Joe-Lize's comment: Valentine’s Day could give you a second chance

Greater flamingos are seen on Valentine's Day in a zoo. Photo EPA, Abir Sultan

Valentine’s Day is sweet. February 14 is the day of chocolate, flowers, and romantic feelings. But the day is more important than that.

There are 365 days in a year. Except for a few special days, most are filled with work, chores and social obligations. People seem to be busier than ever. Daily obligations devour our sparse amount of time. The few hours left can be quickly spent on our phones. “You-and-me time” with your spouse may drop to the bottom of your priority list. Unfortunately.

Marriage is under pressure. The number of divorces is increasing steadily – some statistics show that half of the marriages end in divorce. More people choose cohabitation over marriage. Why? People do not want to be tied down to one person forever. Or they are afraid that settling with a family will endanger their career, their finances or their freedom. By opting out of marriage or keeping divorce in the back of their minds, they do not devote themselves fully to their partners.


And that is a highly problematic. Because all academic research clearly points out that divorces are deeply invasive for those involved. The Journal of Preventive Counselling even calls divorce a “threatening issue that causes personal harm and the disintegration of society.” The list of negative effects of the end of a relationship is endless.

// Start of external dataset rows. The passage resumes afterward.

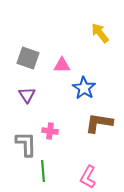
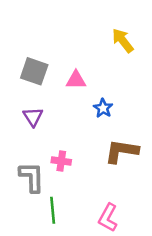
blue star: (84, 88) -> (103, 108), size x0.7

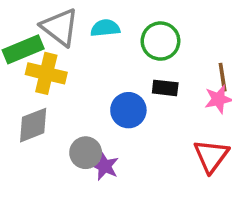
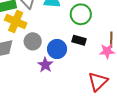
gray circle: (86, 153) -> (33, 41), moved
purple star: (105, 166) -> (45, 65), moved

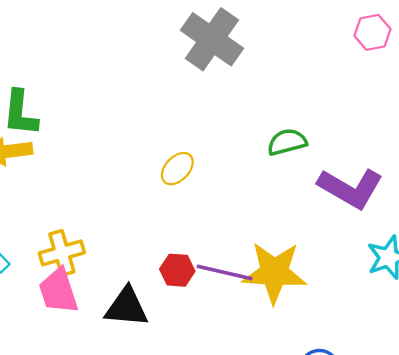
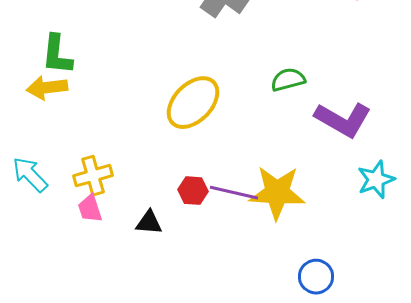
yellow ellipse: (177, 169) -> (193, 103), size x1.8
pink trapezoid: (58, 291) -> (90, 209), size x0.7
black triangle: (127, 307) -> (149, 223), size x0.7

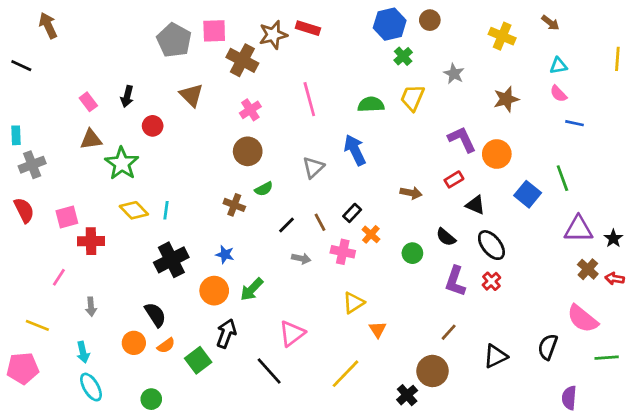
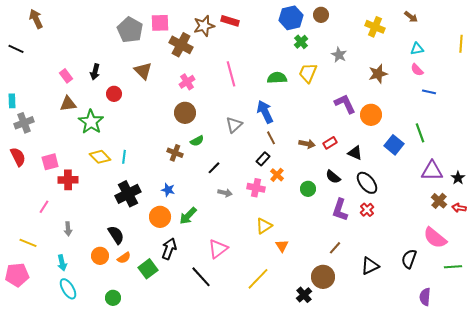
red rectangle: (454, 179) -> (330, 143), moved
brown line: (320, 222) -> (271, 138), moved

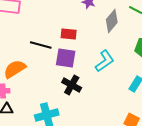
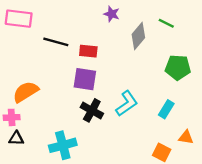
black line: (41, 45) -> (56, 42), moved
cyan L-shape: (105, 61) -> (127, 103), moved

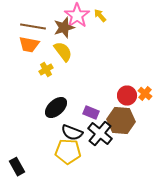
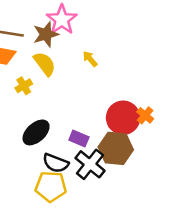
yellow arrow: (100, 16) -> (90, 59), moved
red circle: (127, 96) -> (123, 118), size x1.4

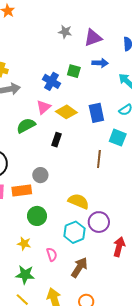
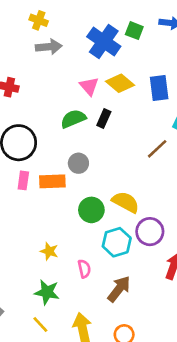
blue cross: (51, 81) -> (104, 42), size x1.4
pink triangle: (44, 107) -> (89, 86), moved, turned -35
green semicircle: (26, 126) -> (73, 119), moved
brown line: (99, 159) -> (157, 149), turned 36
green circle: (37, 216) -> (91, 210), moved

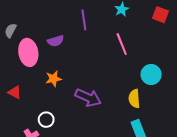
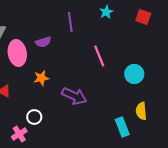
pink line: (122, 44) -> (99, 56), moved
yellow semicircle: (134, 99) -> (141, 111), moved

For example, the divorce of parents leads to a higher risk of mental disorders of their children, such as anxiety, depression, and aggression. Furthermore, children may start to worry that the love of their parents can disappear for them as well if it could for mum or dad. Others believe that they are the cause of the divorce and develop feelings of guilt and of negative self-image.

American research also shows that children who grow up in families where the father left are more likely to leave the church. Almost 60 per cent of those who left their faith come from a family where the father left after marriage problems. According to research leader J.P. De Gance, fathers play a more prominent role in the transmission of their faith to the children than their mother. For this, fathers need to be present in their families.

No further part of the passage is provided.